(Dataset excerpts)
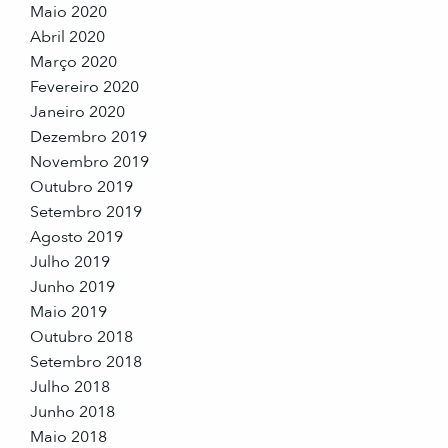
Maio 2020
Abril 2020
Março 2020
Fevereiro 2020
Janeiro 2020
Dezembro 2019
Novembro 2019
Outubro 2019
Setembro 2019
Agosto 2019
Julho 2019
Junho 2019
Maio 2019
Outubro 2018
Setembro 2018
Julho 2018
Junho 2018
Maio 2018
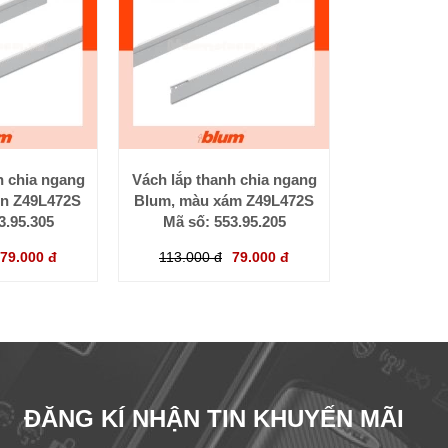
h chia ngang
Vách lắp thanh chia ngang
en Z49L472S
Blum, màu xám Z49L472S
3.95.305
Mã số: 553.95.205
79.000 đ
113.000 đ
79.000 đ
ĐĂNG KÍ NHẬN TIN KHUYẾN MÃI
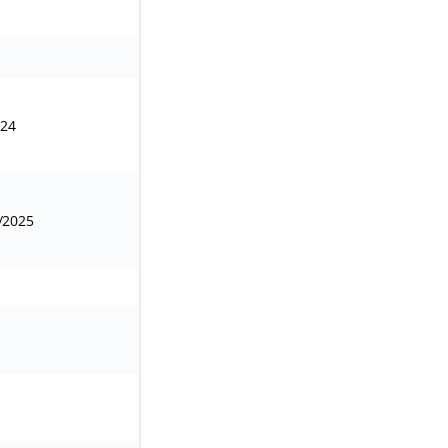
024
/2025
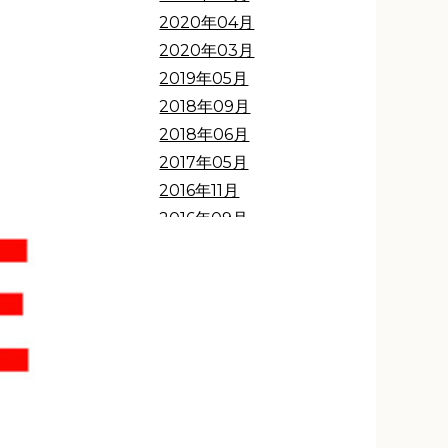
2020年04月
2020年03月
2019年05月
2018年09月
2018年06月
2017年05月
2016年11月
2016年09月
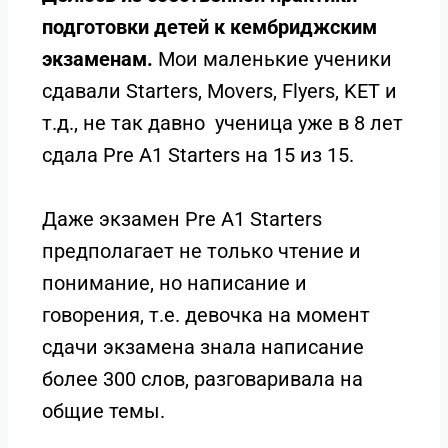
подготовки детей к кембриджским
экзаменам.
Мои маленькие ученики
сдавали Starters, Movers, Flyers, KET и
т.д., не так давно ученица уже в 8 лет
сдала Pre A1 Starters на 15 из 15.
Даже экзамен Pre A1 Starters
предполагает не только чтение и
понимание, но написание и
говорения, т.е. девочка на момент
сдачи экзамена знала написание
более 300 слов, разговаривала на
общие темы.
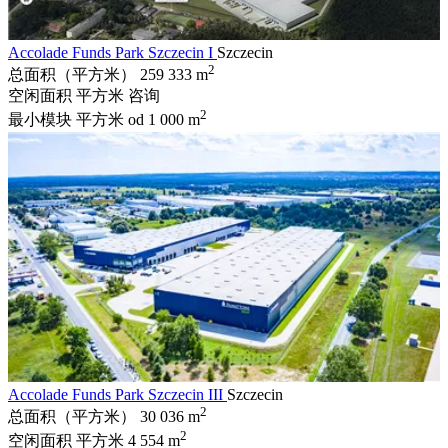
Accolade Funds Park Szczecin I
Szczecin
2
总面积（平方米）
259 333 m
空闲面积 平方米
咨询
2
最小模块 平方米
od 1 000 m
Accolade Funds Park Szczecin III
Szczecin
2
总面积（平方米）
30 036 m
2
空闲面积 平方米
4 554 m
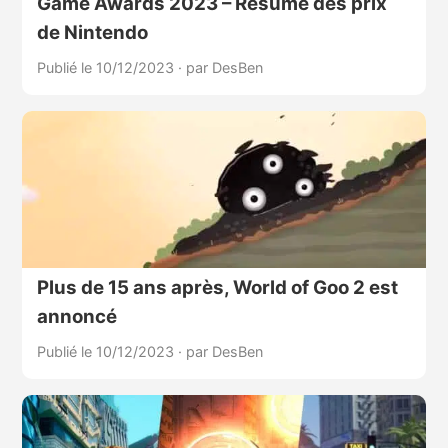
Game Awards 2023 – Résumé des prix
de Nintendo
Publié le 10/12/2023
·
par DesBen
Plus de 15 ans après, World of Goo 2 est
annoncé
Publié le 10/12/2023
·
par DesBen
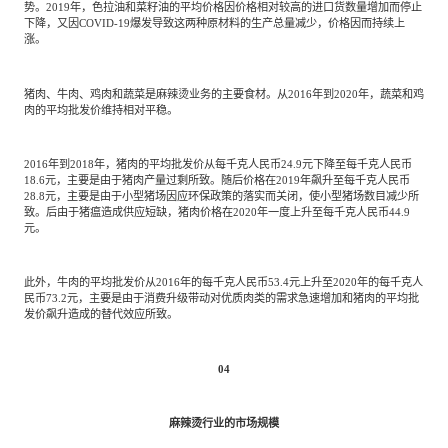
势。2019年，色拉油和菜籽油的平均价格因价格相对较高的进口货数量增加而停止
下降，又因COVID-19爆发导致这两种原材料的生产总量减少，价格因而持续上
涨。
猪肉、牛肉、鸡肉和蔬菜是麻辣烫业务的主要食材。从2016年到2020年，蔬菜和鸡
肉的平均批发价维持相对平稳。
2016年到2018年，猪肉的平均批发价从每千克人民币24.9元下降至每千克人民币
18.6元，主要是由于猪肉产量过剩所致。随后价格在2019年飙升至每千克人民币
28.8元，主要是由于小型猪场因应环保政策的落实而关闭，使小型猪场数目减少所
致。后由于猪瘟造成供应短缺，猪肉价格在2020年一度上升至每千克人民币44.9
元。
此外，牛肉的平均批发价从2016年的每千克人民币53.4元上升至2020年的每千克人
民币73.2元，主要是由于消费升级带动对优质肉类的需求急速增加和猪肉的平均批
发价飙升造成的替代效应所致。
04
麻辣烫行业的市场规模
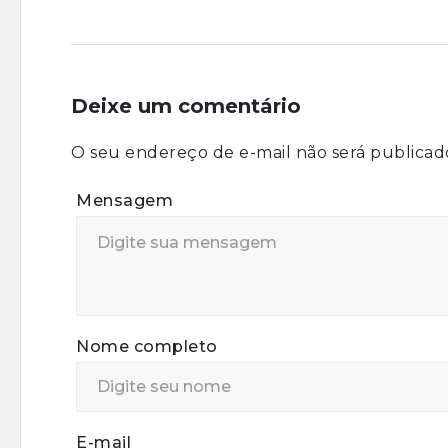
Deixe um comentário
O seu endereço de e-mail não será publicad
Mensagem
Nome completo
E-mail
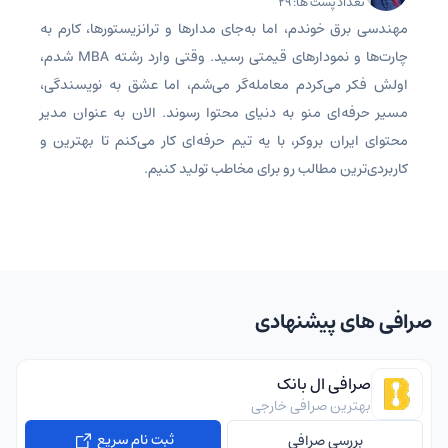
تعداد پست ها: 29
مهندسی برق خوندم، اما به‌جای مدارها و ترانزیستورها، کارم به
چارت‌ها و نمودارهای قیمتی رسید. وقتی وارد رشته MBA شدم،
اولش فکر می‌کردم معامله‌گر می‌شم، اما عشق به نویسندگی،
مسیر حرفه‌ای منو به دنیای محتوا رسوند. الان به عنوان مدیر
محتوای ایران بروکر، با یه تیم حرفه‌ای کار می‌کنم تا بهترین و
کاربردی‌ترین مطالب رو برای مخاطب تولید کنیم.
صرافی های پیشنهادی
صرافی ال بانک
بهترین صرافی خارجی
ثبت نام سریع
بررسی صرافی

*EXERCISE AIM:*
Every line above that includes the word "mail" should be listed.

*TASK OUTPUT:*
O seu endereço de e-mail não será publicad
E-mail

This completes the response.